Лукову помогли сесть, при этом он заметил, как брезгливо к нему прикасаются руками. Тут его тело начал сотрясать новый приступ кашля, и теперь клочки слизи, местами окрашенные кровью, полетели на кушетку и простыню. Санитары отпрянули, однако затем взяли салфетки и принялись чистить испачканное – осторожно, боясь прикоснуться голой рукой.

– Сидеть удобнее? – спросил доктор, внимательно заглядывая пациенту в узкие желтые глаза. Тот несколько раз осторожно кивнул, не решаясь опять пробовать голос.

Доктор подстроил кушетку под его спину. Затем щелкнул авторучкой и открыл блокнот.

– Меня зовут Григорий Михайлович Пшеницын, с сегодняшнего дня я ваш лечащий врач...

Он запнулся, заметив, как Луков осматривает свои мощные когтистые лапы, грудь с роговыми пластинами, суставчатый хвост с шипом на конце.

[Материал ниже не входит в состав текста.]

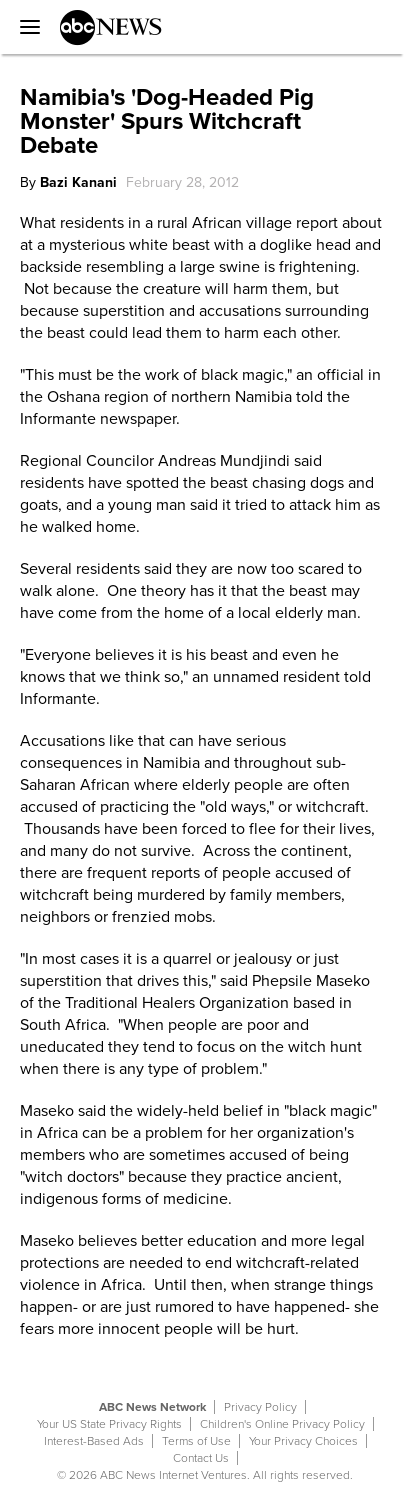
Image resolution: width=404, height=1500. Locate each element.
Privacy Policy (260, 1407)
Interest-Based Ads (94, 1441)
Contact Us (201, 1458)
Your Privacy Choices (303, 1441)
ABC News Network (152, 1407)
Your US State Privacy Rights (109, 1424)
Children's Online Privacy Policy (282, 1424)
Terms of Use (196, 1441)
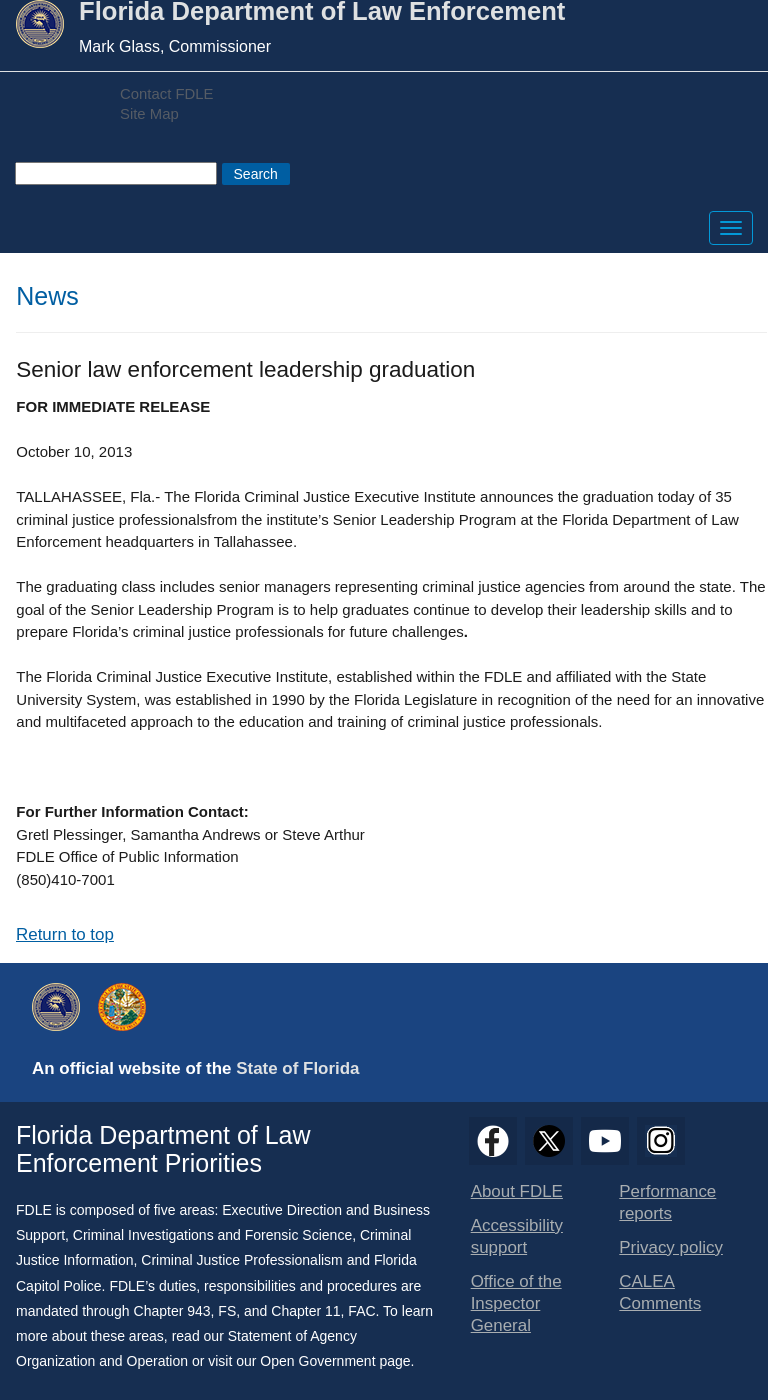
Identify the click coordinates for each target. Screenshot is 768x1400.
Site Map (149, 114)
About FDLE (517, 1191)
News (47, 296)
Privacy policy (671, 1247)
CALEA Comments (660, 1292)
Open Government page (335, 1361)
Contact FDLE (166, 94)
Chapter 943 (172, 1311)
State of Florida (297, 1068)
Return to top (65, 934)
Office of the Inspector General (516, 1303)
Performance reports (667, 1202)
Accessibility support (517, 1236)
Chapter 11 (305, 1311)
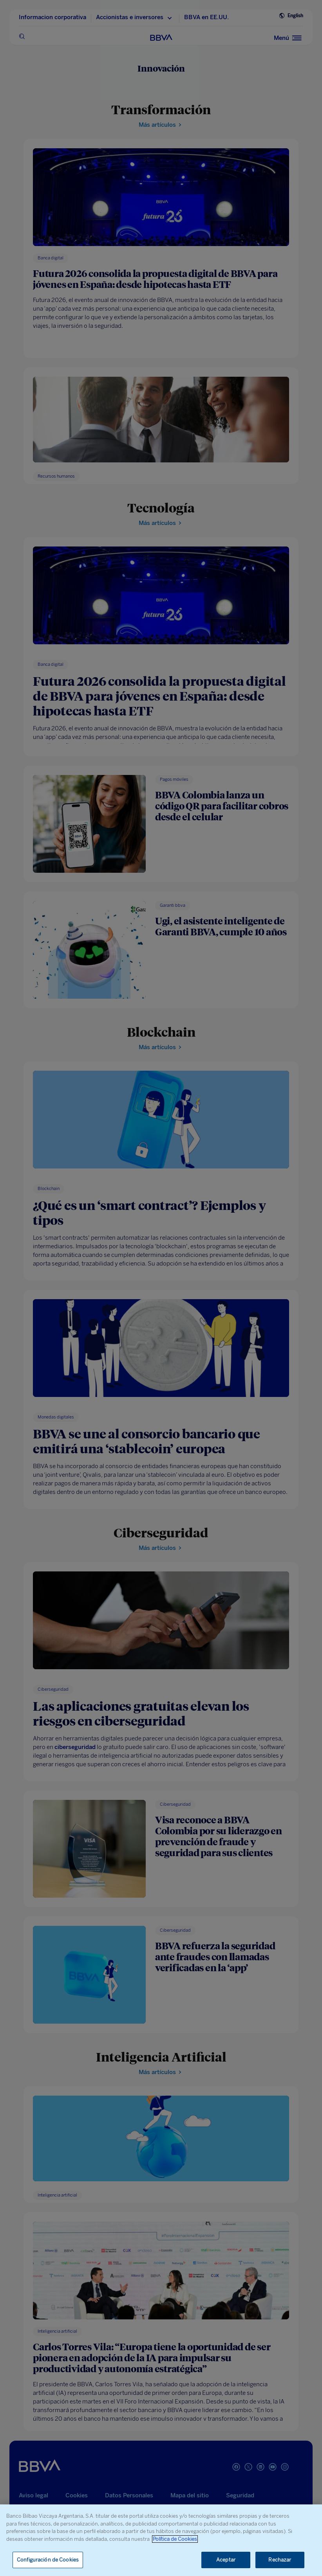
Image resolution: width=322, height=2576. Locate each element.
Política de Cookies (175, 2539)
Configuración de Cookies (48, 2560)
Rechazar (279, 2560)
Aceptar (225, 2560)
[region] (161, 2540)
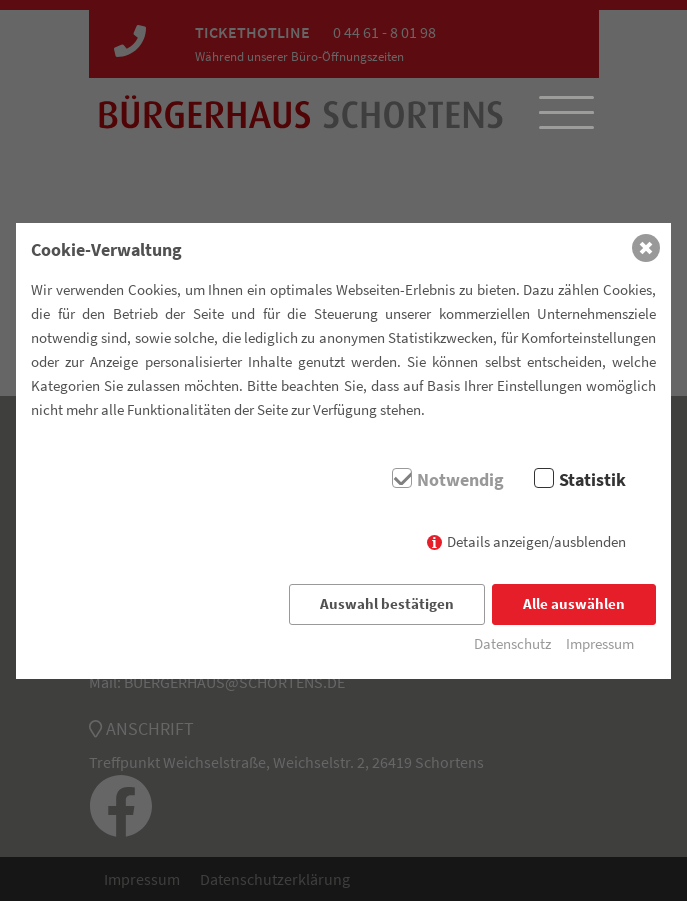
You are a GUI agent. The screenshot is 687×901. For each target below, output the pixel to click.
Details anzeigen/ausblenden (536, 541)
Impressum (600, 643)
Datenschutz (512, 643)
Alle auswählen (574, 603)
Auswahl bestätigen (387, 603)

– Будьте мужественны, – тихо сказал он, – и постарайтесь принять все сказанное спокойно. У вас был сердечный приступ, мозг пробыл без кислорода несколько часов. Наши врачи смогли вернуть вас к жизни, но произошло непредсказуемое. В результате глобального хромосомного сбоя в организме началось ураганное деление антигенных клеток, и...

Доктор вдруг шумно вздохнул и вытер платком вспотевший лоб. Видать, спокойствие давалось ему не так уж легко.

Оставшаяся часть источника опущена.